Searching the material below, find each line that includes the word "loro", and copy it.

### Available data
· · · ·
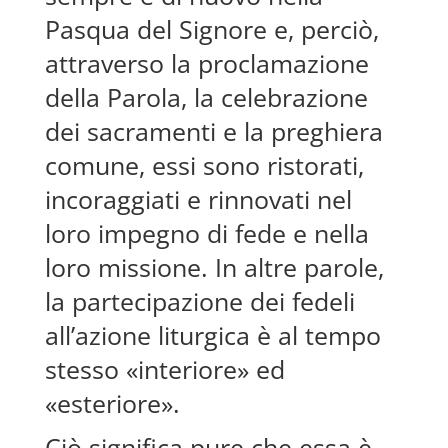
Pasqua del Signore e, perciò,
attraverso la proclamazione
della Parola, la celebrazione
dei sacramenti e la preghiera
comune, essi sono ristorati,
incoraggiati e rinnovati nel
loro impegno di fede e nella
loro missione. In altre parole,
la partecipazione dei fedeli
all’azione liturgica è al tempo
stesso «interiore» ed
«esteriore».
Ciò significa pure che essa è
· · · ·
### Written reply
loro impegno di fede e nella
loro missione. In altre parole,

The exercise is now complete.